#### WHAT THE EXERCISE ASKS
Counting only lines that contain the string "robotaxis", how many are there in the data? Say the number alone.

Saved data entries
--- START ---

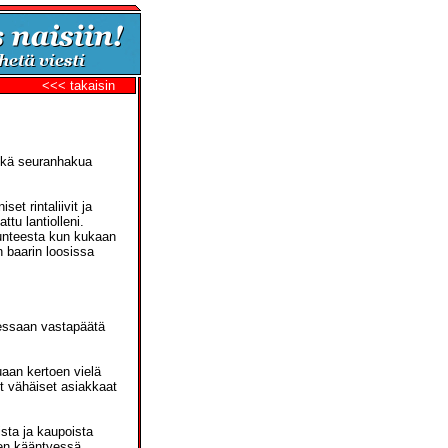
<<< takaisin
 enkä seuranhakua
set rintaliivit ja
ttu lantiolleni.
 tunteesta kun kukaan
en baarin loosissa
tuessaan vastapäätä
tuaan kertoen vielä
ut vähäiset asiakkaat
ista ja kaupoista
een kääntyessä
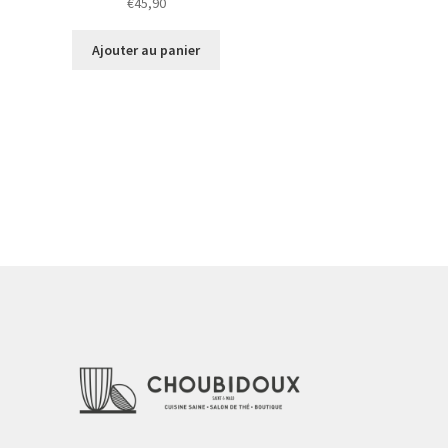
€
45,90
Ajouter au panier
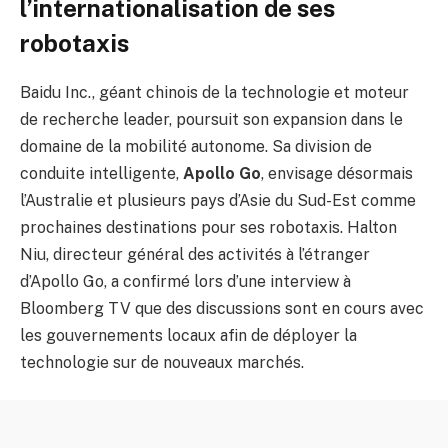
l’internationalisation de ses
robotaxis
Baidu Inc., géant chinois de la technologie et moteur
de recherche leader, poursuit son expansion dans le
domaine de la mobilité autonome. Sa division de
conduite intelligente,
Apollo Go
, envisage désormais
l’Australie et plusieurs pays d’Asie du Sud-Est comme
prochaines destinations pour ses robotaxis. Halton
Niu, directeur général des activités à l’étranger
d’Apollo Go, a confirmé lors d’une interview à
Bloomberg TV que des discussions sont en cours avec
les gouvernements locaux afin de déployer la
technologie sur de nouveaux marchés.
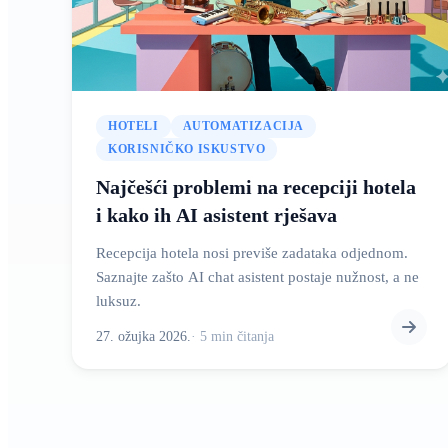
HOTELI
AUTOMATIZACIJA
KORISNIČKO ISKUSTVO
Najčešći problemi na recepciji hotela
i kako ih AI asistent rješava
Recepcija hotela nosi previše zadataka odjednom.
Saznajte zašto AI chat asistent postaje nužnost, a ne
luksuz.
27. ožujka 2026.
·
5
min
čitanja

--- END ---

#### RESPONSE
2